MODE FOR THE INVENTION
[0016] Hereinafter, preferred embodiments of the present invention
will be described with reference to the accompanying drawings.
[0017] FIG. 1 is a view showing a first embodiment of the present
invention, sequentially illustrating changes of positions and
attitudes of a movable body 3 with respect to a stationary body 1
from an initial position of the leftmost side to a final position
of the rightmost side. FIGS. 2 and 3 illustrate the initial and
final positions in detail.
[0018] FIGS. 4 to 8 specifically illustrate a connecting mechanism
provided between the stationary body 1 and the movable body 3 in
order to embody the movement shown in FIG. 1. With reference to the
drawings, the mechanism of the present invention includes the
stationary body 1 having a linear guide 5, the movable body 3
having a guide 7, a slider 11 disposed to linearly slide on the
linear guide 5 and having a pivot protrusion 9 rotatably inserted
in the movable body 3, a guide pin 13 disposed to protrude from the
stationary body 1 to be guided by the guide 7.
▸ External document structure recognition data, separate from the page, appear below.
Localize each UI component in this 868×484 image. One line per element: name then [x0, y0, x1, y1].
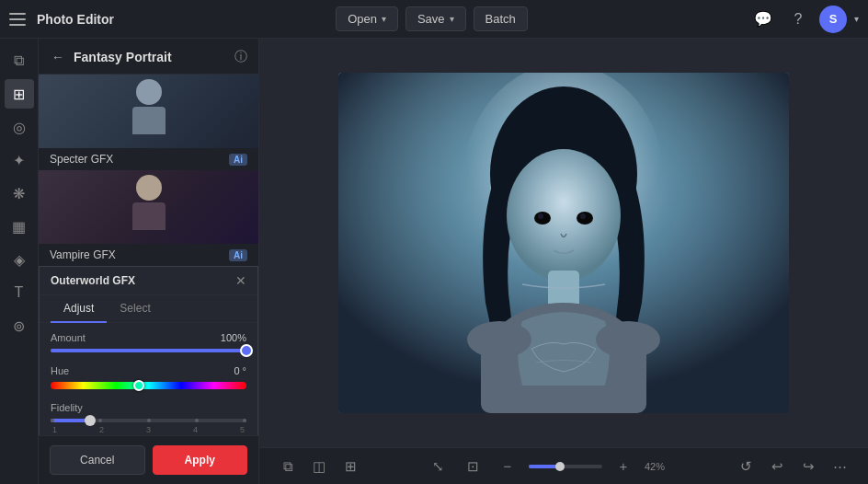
preset-tabs: Adjust Select — [40, 295, 257, 323]
layers-tool-button[interactable]: ⧉ — [274, 453, 302, 480]
undo-button[interactable]: ↩ — [763, 453, 791, 480]
specter-name: Specter GFX — [50, 153, 113, 166]
sidebar-btn-settings[interactable]: ⊚ — [5, 311, 34, 340]
avatar[interactable]: S — [819, 6, 847, 33]
active-preset-close-button[interactable]: ✕ — [235, 273, 246, 288]
vampire-ai-badge: Ai — [229, 249, 247, 261]
help-icon-button[interactable]: ? — [784, 6, 812, 33]
vampire-name: Vampire GFX — [50, 248, 116, 261]
topbar-right: 💬 ? S ▾ — [749, 6, 859, 33]
active-preset-outerworld: Outerworld GFX ✕ Adjust Select Amount 10… — [39, 266, 258, 435]
panel: ← Fantasy Portrait ⓘ Specter GFX Ai — [39, 39, 259, 484]
panel-info-button[interactable]: ⓘ — [234, 49, 247, 65]
toolbar-center: ⤡ ⊡ − + 42% — [424, 453, 672, 480]
sidebar-btn-effects[interactable]: ✦ — [5, 145, 34, 175]
fidelity-control: Fidelity — [51, 402, 246, 434]
zoom-slider[interactable] — [529, 465, 602, 468]
sidebar-btn-layers[interactable]: ⧉ — [5, 46, 34, 75]
hue-label: Hue — [51, 365, 69, 376]
fidelity-ticks: 1 2 3 4 5 — [51, 425, 246, 434]
topbar: Photo Editor Open ▾ Save ▾ Batch 💬 ? S ▾ — [0, 0, 868, 39]
zoom-out-button[interactable]: − — [494, 453, 521, 480]
canvas-content — [259, 39, 868, 447]
svg-point-11 — [538, 213, 543, 219]
more-button[interactable]: ⋯ — [826, 453, 853, 480]
toolbar-right: ↺ ↩ ↪ ⋯ — [732, 453, 853, 480]
sidebar-btn-object[interactable]: ◈ — [5, 245, 34, 274]
amount-label: Amount — [51, 332, 86, 343]
zoom-in-button[interactable]: + — [610, 453, 637, 480]
hue-slider[interactable] — [51, 382, 246, 389]
vampire-label-row: Vampire GFX Ai — [39, 244, 258, 266]
fidelity-label: Fidelity — [51, 402, 83, 413]
canvas-bg-svg — [338, 73, 789, 413]
mask-tool-button[interactable]: ◫ — [305, 453, 333, 480]
specter-ai-badge: Ai — [229, 154, 247, 166]
sidebar-btn-star[interactable]: ❋ — [5, 179, 34, 208]
icon-sidebar: ⧉ ⊞ ◎ ✦ ❋ ▦ ◈ T ⊚ — [0, 39, 39, 484]
specter-silhouette — [126, 79, 172, 144]
amount-slider[interactable] — [51, 349, 246, 352]
panel-title: Fantasy Portrait — [74, 50, 227, 64]
sidebar-btn-grid[interactable]: ▦ — [5, 212, 34, 241]
canvas-area: ⧉ ◫ ⊞ ⤡ ⊡ − + 42% ↺ ↩ ↪ ⋯ — [259, 39, 868, 484]
fidelity-slider[interactable] — [51, 419, 246, 422]
amount-slider-thumb[interactable] — [240, 344, 253, 357]
batch-button[interactable]: Batch — [474, 6, 528, 31]
svg-point-7 — [467, 321, 531, 358]
hue-slider-thumb[interactable] — [133, 380, 144, 391]
amount-slider-fill — [51, 349, 246, 352]
vampire-silhouette — [126, 175, 172, 239]
apply-button[interactable]: Apply — [153, 445, 248, 475]
tab-select[interactable]: Select — [107, 295, 163, 323]
panel-header: ← Fantasy Portrait ⓘ — [39, 39, 258, 75]
panel-scrollable[interactable]: Specter GFX Ai Vampire GFX Ai — [39, 75, 258, 435]
hue-control: Hue 0 ° — [51, 365, 246, 389]
chat-icon-button[interactable]: 💬 — [749, 6, 777, 33]
avatar-chevron-icon: ▾ — [854, 14, 859, 24]
main-area: ⧉ ⊞ ◎ ✦ ❋ ▦ ◈ T ⊚ ← Fantasy Portrait ⓘ — [0, 39, 868, 484]
svg-point-3 — [507, 149, 621, 282]
redo-button[interactable]: ↪ — [794, 453, 822, 480]
panel-footer: Cancel Apply — [39, 435, 258, 484]
menu-icon[interactable] — [9, 9, 29, 29]
amount-value: 100% — [221, 332, 246, 343]
fidelity-thumb[interactable] — [85, 415, 96, 426]
open-button[interactable]: Open ▾ — [336, 6, 398, 31]
zoom-percentage: 42% — [645, 461, 672, 472]
vampire-thumbnail — [39, 170, 258, 244]
tab-adjust[interactable]: Adjust — [51, 295, 107, 323]
app-title: Photo Editor — [37, 12, 114, 27]
save-button[interactable]: Save ▾ — [405, 6, 466, 31]
sidebar-btn-eye[interactable]: ◎ — [5, 112, 34, 142]
zoom-slider-thumb[interactable] — [555, 462, 565, 471]
svg-rect-4 — [548, 271, 579, 307]
rotate-button[interactable]: ↺ — [732, 453, 760, 480]
sidebar-btn-adjustments[interactable]: ⊞ — [5, 79, 34, 109]
svg-point-12 — [580, 213, 586, 219]
svg-point-8 — [596, 321, 660, 358]
specter-label-row: Specter GFX Ai — [39, 148, 258, 170]
panel-back-button[interactable]: ← — [50, 48, 66, 66]
open-chevron-icon: ▾ — [382, 14, 386, 24]
specter-thumbnail — [39, 75, 258, 148]
photo-canvas — [338, 73, 789, 413]
adjust-controls: Amount 100% Hue 0 ° — [40, 323, 257, 435]
save-chevron-icon: ▾ — [450, 14, 454, 24]
grid-tool-button[interactable]: ⊞ — [337, 453, 364, 480]
crop-button[interactable]: ⊡ — [459, 453, 486, 480]
preset-item-vampire[interactable]: Vampire GFX Ai — [39, 170, 258, 266]
fit-screen-button[interactable]: ⤡ — [424, 453, 451, 480]
preset-item-specter[interactable]: Specter GFX Ai — [39, 75, 258, 170]
cancel-button[interactable]: Cancel — [50, 445, 145, 475]
hue-value: 0 ° — [234, 365, 246, 376]
toolbar-left: ⧉ ◫ ⊞ — [274, 453, 364, 480]
canvas-toolbar: ⧉ ◫ ⊞ ⤡ ⊡ − + 42% ↺ ↩ ↪ ⋯ — [259, 447, 868, 484]
active-preset-name: Outerworld GFX — [51, 274, 135, 287]
active-preset-header: Outerworld GFX ✕ — [40, 267, 257, 295]
sidebar-btn-text[interactable]: T — [5, 278, 34, 307]
amount-control: Amount 100% — [51, 332, 246, 352]
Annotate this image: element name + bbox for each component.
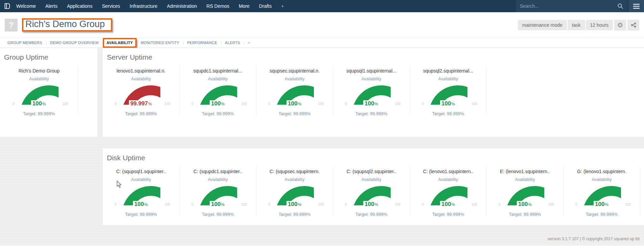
section-server-uptime: Server Uptime lenovo1.squpinternal.n. Av… [103, 48, 644, 137]
card-target-label: Target: 99.999% [333, 212, 410, 217]
gauge-max-label: 100 [164, 102, 170, 106]
availability-gauge: 0 100 100% [187, 186, 248, 207]
gauge-min-label: 0 [13, 102, 15, 106]
card-entity-name: squpsec.squpinternal.n. [256, 68, 333, 74]
hamburger-menu-button[interactable] [628, 0, 644, 12]
tab-add[interactable]: + [245, 41, 254, 45]
search-icon[interactable] [617, 3, 623, 9]
gauge-max-label: 100 [241, 102, 247, 106]
dashboard-page: WelcomeAlertsApplicationsServicesInfrast… [0, 0, 644, 246]
availability-gauge: 0 100 100% [187, 85, 248, 106]
gauge-max-label: 100 [625, 203, 631, 206]
search-input[interactable] [520, 3, 617, 9]
gauge-value: 100% [440, 100, 456, 107]
card-target-label: Target: 99.999% [103, 212, 179, 217]
nav-item-drafts[interactable]: Drafts [259, 3, 272, 9]
tab-alerts[interactable]: ALERTS [222, 41, 243, 45]
nav-item-alerts[interactable]: Alerts [45, 3, 58, 9]
availability-card[interactable]: squpsec.squpinternal.n. Availability 0 1… [256, 66, 333, 116]
gear-icon: ⚙ [617, 22, 623, 28]
gauge-min-label: 0 [345, 102, 347, 106]
card-target-label: Target: 99.999% [487, 212, 563, 217]
availability-gauge: 0 100 100% [341, 85, 402, 106]
gauge-value: 100% [517, 201, 533, 208]
availability-gauge: 0 100 100% [418, 85, 479, 106]
gauge-value: 100% [363, 201, 380, 208]
nav-item-welcome[interactable]: Welcome [16, 3, 36, 9]
availability-gauge: 0 100 100% [495, 186, 555, 207]
header-button-group: maintenance mode task 12 hours [518, 20, 613, 30]
tab-performance[interactable]: PERFORMANCE [184, 41, 221, 45]
card-target-label: Target: 99.999% [256, 111, 333, 116]
availability-card[interactable]: Rich's Demo Group Availability 0 100 100… [0, 66, 78, 116]
settings-button[interactable]: ⚙ [614, 20, 626, 30]
gauge-value: 100% [363, 100, 380, 107]
group-uptime-cards: Rich's Demo Group Availability 0 100 100… [0, 66, 97, 116]
nav-item-infrastructure[interactable]: Infrastructure [130, 3, 157, 9]
nav-item-more[interactable]: More [239, 3, 250, 9]
nav-menu: WelcomeAlertsApplicationsServicesInfrast… [14, 0, 284, 12]
gauge-min-label: 0 [345, 203, 347, 206]
availability-card[interactable]: squpdc1.squpinternal... Availability 0 1… [180, 66, 256, 116]
availability-card[interactable]: C: (squpsec.squpintern. Availability 0 1… [256, 167, 333, 217]
card-metric-label: Availability [103, 77, 179, 81]
availability-gauge: 0 100 100% [111, 186, 171, 207]
gauge-max-label: 100 [318, 203, 324, 206]
nav-item-rs-demos[interactable]: RS Demos [206, 3, 229, 9]
card-entity-name: squpsql2.squpinternal... [410, 68, 486, 74]
gauge-max-label: 100 [241, 203, 247, 206]
task-button[interactable]: task [568, 20, 585, 30]
card-target-label: Target: 99.999% [0, 111, 78, 116]
tab-monitored-entity[interactable]: MONITORED ENTITY [137, 41, 183, 45]
availability-gauge: 0 100 100% [341, 186, 402, 207]
card-target-label: Target: 99.999% [410, 212, 486, 217]
share-icon [631, 22, 636, 28]
gauge-value: 100% [594, 201, 610, 208]
card-target-label: Target: 99.999% [180, 111, 256, 116]
card-entity-name: squpdc1.squpinternal... [180, 68, 256, 74]
dashboard-tabbar: GROUP MEMBERS|DEMO GROUP OVERVIEW|AVAILA… [0, 38, 644, 48]
squaredup-logo-icon [3, 2, 11, 10]
search-box[interactable] [516, 0, 627, 12]
card-target-label: Target: 99.999% [103, 111, 179, 116]
card-entity-name: squpsql1.squpinternal... [333, 68, 410, 74]
nav-item-applications[interactable]: Applications [67, 3, 93, 9]
share-button[interactable] [627, 20, 639, 30]
nav-item-add[interactable]: + [281, 3, 284, 9]
card-target-label: Target: 99.999% [410, 111, 486, 116]
tab-group-members[interactable]: GROUP MEMBERS [4, 41, 46, 45]
availability-card[interactable]: lenovo1.squpinternal.n. Availability 0 1… [103, 66, 180, 116]
nav-item-administration[interactable]: Administration [167, 3, 197, 9]
card-metric-label: Availability [180, 77, 256, 81]
help-icon[interactable]: ? [5, 19, 18, 32]
card-metric-label: Availability [256, 177, 333, 182]
section-group-uptime: Group Uptime Rich's Demo Group Availabil… [0, 48, 97, 137]
maintenance-mode-button[interactable]: maintenance mode [518, 20, 567, 30]
availability-card[interactable]: C: (squpdc1.squpinter.. Availability 0 1… [180, 167, 256, 217]
gauge-max-label: 100 [472, 102, 477, 106]
timeframe-button[interactable]: 12 hours [586, 20, 613, 30]
tab-demo-group-overview[interactable]: DEMO GROUP OVERVIEW [47, 41, 102, 45]
card-metric-label: Availability [487, 177, 563, 182]
card-target-label: Target: 99.999% [564, 212, 640, 217]
section-disk-uptime: Disk Uptime C: (squpsql1.squpinter.. Ava… [103, 148, 644, 225]
gauge-max-label: 100 [164, 203, 170, 206]
gauge-min-label: 0 [422, 102, 424, 106]
availability-gauge: 0 100 100% [9, 85, 70, 106]
availability-card[interactable]: C: (lenovo1.squpintern.. Availability 0 … [410, 167, 487, 217]
disk-uptime-cards: C: (squpsql1.squpinter.. Availability 0 … [103, 167, 644, 217]
availability-card[interactable]: squpsql1.squpinternal... Availability 0 … [333, 66, 410, 116]
availability-card[interactable]: squpsql2.squpinternal... Availability 0 … [410, 66, 487, 116]
card-target-label: Target: 99.999% [180, 212, 256, 217]
availability-card[interactable]: G: (lenovo1.squpintern. Availability 0 1… [564, 167, 640, 217]
squaredup-logo[interactable] [0, 0, 14, 12]
tab-availability[interactable]: AVAILABILITY [103, 41, 136, 45]
card-target-label: Target: 99.999% [333, 111, 410, 116]
availability-card[interactable]: C: (squpsql2.squpinter.. Availability 0 … [333, 167, 410, 217]
availability-card[interactable]: C: (squpsql1.squpinter.. Availability 0 … [103, 167, 180, 217]
availability-gauge: 0 100 100% [264, 186, 325, 207]
card-metric-label: Availability [410, 77, 486, 81]
availability-card[interactable]: E: (lenovo1.squpintern.. Availability 0 … [487, 167, 564, 217]
nav-item-services[interactable]: Services [102, 3, 120, 9]
gauge-value: 100% [210, 100, 226, 107]
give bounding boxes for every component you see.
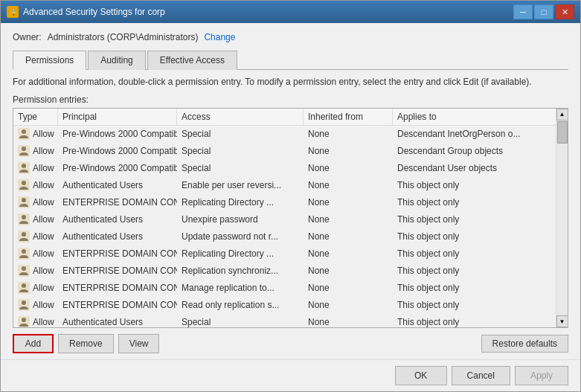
cell-access: Manage replication to... <box>177 280 304 296</box>
cell-applies-to: This object only <box>393 211 556 228</box>
cell-access: Replicating Directory ... <box>177 245 304 262</box>
table-row[interactable]: Allow ENTERPRISE DOMAIN CONT...Manage re… <box>13 280 556 297</box>
maximize-button[interactable]: □ <box>534 4 553 19</box>
table-row[interactable]: Allow Pre-Windows 2000 Compatib...Specia… <box>13 160 556 177</box>
cell-principal: Pre-Windows 2000 Compatib... <box>58 143 177 159</box>
cell-applies-to: This object only <box>393 263 556 279</box>
table-row[interactable]: Allow Authenticated UsersUpdate password… <box>13 228 556 245</box>
col-inherited-from[interactable]: Inherited from <box>304 109 393 125</box>
col-access[interactable]: Access <box>177 109 304 125</box>
cell-applies-to: Descendant User objects <box>393 160 556 176</box>
table-row[interactable]: Allow ENTERPRISE DOMAIN CONT...Replicati… <box>13 245 556 263</box>
change-owner-link[interactable]: Change <box>204 32 235 42</box>
main-window: 🔒 Advanced Security Settings for corp ─ … <box>0 0 581 392</box>
window-controls: ─ □ ✕ <box>513 4 574 19</box>
cell-type: Allow <box>13 228 58 245</box>
close-button[interactable]: ✕ <box>555 4 574 19</box>
cell-principal: Authenticated Users <box>58 314 177 327</box>
user-icon <box>18 162 30 174</box>
view-button[interactable]: View <box>118 334 160 353</box>
table-row[interactable]: Allow Authenticated UsersSpecialNoneThis… <box>13 314 556 327</box>
add-button[interactable]: Add <box>13 334 54 353</box>
cell-applies-to: This object only <box>393 228 556 245</box>
cell-inherited-from: None <box>304 280 393 296</box>
user-icon <box>18 265 30 277</box>
table-row[interactable]: Allow Authenticated UsersUnexpire passwo… <box>13 211 556 228</box>
ok-button[interactable]: OK <box>395 366 447 385</box>
cell-applies-to: This object only <box>393 177 556 193</box>
table-row[interactable]: Allow Authenticated UsersEnable per user… <box>13 177 556 194</box>
scroll-down-button[interactable]: ▼ <box>556 315 568 327</box>
cell-type: Allow <box>13 211 58 228</box>
svg-point-25 <box>22 318 26 322</box>
cell-inherited-from: None <box>304 263 393 279</box>
svg-point-7 <box>22 164 26 168</box>
owner-label: Owner: <box>13 32 42 42</box>
scroll-thumb[interactable] <box>557 121 568 144</box>
table-header: Type Principal Access Inherited from App… <box>13 109 556 126</box>
tabs-bar: Permissions Auditing Effective Access <box>13 50 568 70</box>
cell-applies-to: This object only <box>393 297 556 313</box>
svg-point-19 <box>22 266 26 271</box>
svg-text:🔒: 🔒 <box>10 8 17 16</box>
cell-principal: ENTERPRISE DOMAIN CONT... <box>58 280 177 296</box>
cell-access: Special <box>177 160 304 176</box>
col-applies-to[interactable]: Applies to <box>393 109 544 125</box>
cell-applies-to: Descendant InetOrgPerson o... <box>393 126 556 142</box>
dialog-content: Owner: Administrators (CORP\Administrato… <box>1 23 580 359</box>
cell-access: Special <box>177 126 304 142</box>
cell-principal: Authenticated Users <box>58 228 177 245</box>
cell-type: Allow <box>13 263 58 279</box>
cell-applies-to: This object only <box>393 280 556 296</box>
cell-applies-to: This object only <box>393 194 556 211</box>
cell-principal: ENTERPRISE DOMAIN CONT... <box>58 194 177 211</box>
minimize-button[interactable]: ─ <box>513 4 533 19</box>
cell-access: Read only replication s... <box>177 297 304 313</box>
cell-access: Replicating Directory ... <box>177 194 304 211</box>
table-row[interactable]: Allow Pre-Windows 2000 Compatib...Specia… <box>13 126 556 143</box>
cell-applies-to: This object only <box>393 245 556 262</box>
cell-type: Allow <box>13 280 58 296</box>
svg-point-15 <box>22 232 26 237</box>
cell-principal: ENTERPRISE DOMAIN CONT... <box>58 297 177 313</box>
svg-point-23 <box>22 301 26 305</box>
svg-point-17 <box>22 249 26 254</box>
user-icon <box>18 248 30 260</box>
scroll-track[interactable] <box>556 121 568 315</box>
info-text: For additional information, double-click… <box>13 76 568 89</box>
cell-inherited-from: None <box>304 194 393 211</box>
tab-effective-access[interactable]: Effective Access <box>147 51 237 70</box>
cell-type: Allow <box>13 314 58 327</box>
cancel-button[interactable]: Cancel <box>452 366 510 385</box>
cell-access: Special <box>177 143 304 159</box>
scroll-up-button[interactable]: ▲ <box>556 109 568 121</box>
cell-type: Allow <box>13 143 58 159</box>
cell-inherited-from: None <box>304 297 393 313</box>
col-principal[interactable]: Principal <box>58 109 177 125</box>
table-row[interactable]: Allow ENTERPRISE DOMAIN CONT...Read only… <box>13 297 556 314</box>
table-row[interactable]: Allow ENTERPRISE DOMAIN CONT...Replicati… <box>13 194 556 211</box>
apply-button[interactable]: Apply <box>515 366 568 385</box>
cell-type: Allow <box>13 160 58 176</box>
svg-point-3 <box>22 129 26 134</box>
table-row[interactable]: Allow Pre-Windows 2000 Compatib...Specia… <box>13 143 556 160</box>
scrollbar[interactable]: ▲ ▼ <box>556 109 568 327</box>
cell-access: Update password not r... <box>177 228 304 245</box>
cell-access: Unexpire password <box>177 211 304 228</box>
user-icon <box>18 179 30 191</box>
svg-point-13 <box>22 215 26 219</box>
table-body: Allow Pre-Windows 2000 Compatib...Specia… <box>13 126 556 327</box>
remove-button[interactable]: Remove <box>58 334 114 353</box>
table-row[interactable]: Allow ENTERPRISE DOMAIN CONT...Replicati… <box>13 263 556 280</box>
permissions-table: Type Principal Access Inherited from App… <box>13 109 556 327</box>
window-title: Advanced Security Settings for corp <box>23 7 165 17</box>
footer-buttons: OK Cancel Apply <box>1 359 580 391</box>
col-type[interactable]: Type <box>13 109 58 125</box>
tab-auditing[interactable]: Auditing <box>88 51 145 70</box>
owner-value: Administrators (CORP\Administrators) <box>48 32 199 42</box>
left-action-buttons: Add Remove View <box>13 334 159 353</box>
tab-permissions[interactable]: Permissions <box>13 51 86 70</box>
bottom-buttons-row: Add Remove View Restore defaults <box>13 334 568 353</box>
restore-defaults-button[interactable]: Restore defaults <box>481 335 568 353</box>
user-icon <box>18 299 30 311</box>
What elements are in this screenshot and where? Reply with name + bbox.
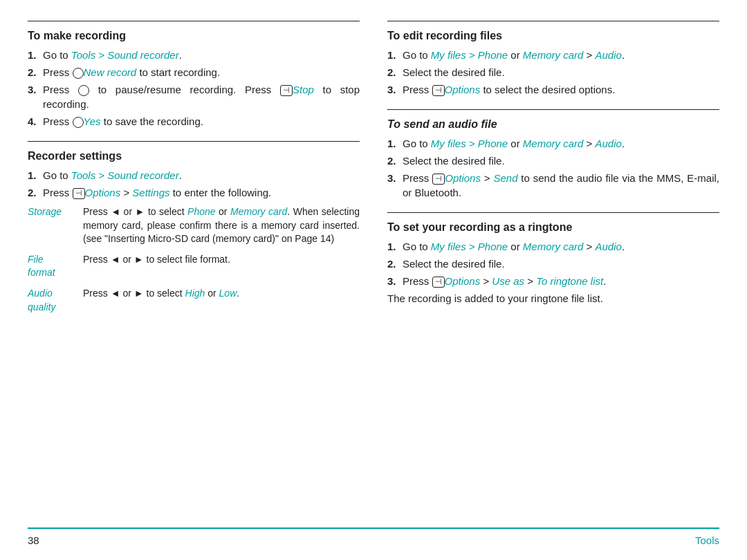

[0019] The pivot protrusion 9 of the slider 11 is positioned above
the guide pin 13, and the guide 7 is in the form of a linear groove
which inclines toward the guide pin 13 from the pivot protrusion 9
with respect to the linear guide 5 in the initial position.
[0020] Although the guide 7 is in the form of a linear groove in
the present embodiment, it can be modified into various shape, such
as a circular arc, having an arbitrary planar locus on the plane of
the movable body vertically facing the guide pin 13, so that
changes of positions and attitudes of the movable body with respect
to the stationary body can be embodied somewhat differently.
[0021] Further, in the present embodiment, the mechanism further
includes a linear movement means which allows the slider 11 to
linearly slide along the linear guide 5, so that the relative
positions and attitudes of the movable body 3 with respect to the
stationary body 1 automatically change.
[0022] In the present embodiment, the linear movement means
includes a belt 15 to which the slider 11 is connected, an idler
pulley 17 disposed in the stationary body 1 to support the belt 15,
a drive pulley 19 disposed in the stationary body 1 to drive the
belt 15, and a motor 21.
[0023] Besides, a rack is formed in the stationary body 1, and the
mechanism includes a pinion which is geared with the rack and
rotatably disposed in the slider 11. Rotation of the pinion enables
the slider 11 to move linearly.
[0024] In the initial position of the leftmost of FIG. 1, as the
motor 21 rotates to drive the belt 15, the slider 11 fixed to the
belt 15 linearly moves to the left (in the drawing) along the guide
5.
[0025] Since the pivot protrusion 9 of the slider 11 is rotatably
inserted in the movable body 3, the movable body 3 linearly moves
along the slider 11, following the movement of the slider 11.
[0026] The guide pin 13 fixed to the stationary body 1 is inserted
in the guide 7 of the movable body 3, and the guide 7 is inclined
with respect to the guide 5. Therefore, if the movable body 3
linearly moves towards the guide pin 13 together with the slider
13, the movable body 3 rotates around the pivot protrusion 9 as a
rotation axis as the pivot protrusion 9 gets closer to the guide
pin 13.
[0027] In other words, the movable body 3 linearly moves and
rotates, as it linearly moves together with the slider 11 and thus
gets closer to the guide pin 13.
[0028] The movable body 3 linearly moves and rotates with respect
to the stationary body 1 according to the drive of the belt 15, and
it finally moves to the rightmost position, reaching to the final
position in which relative positions and attitudes with respect to
the stationary body 1 have completely changed.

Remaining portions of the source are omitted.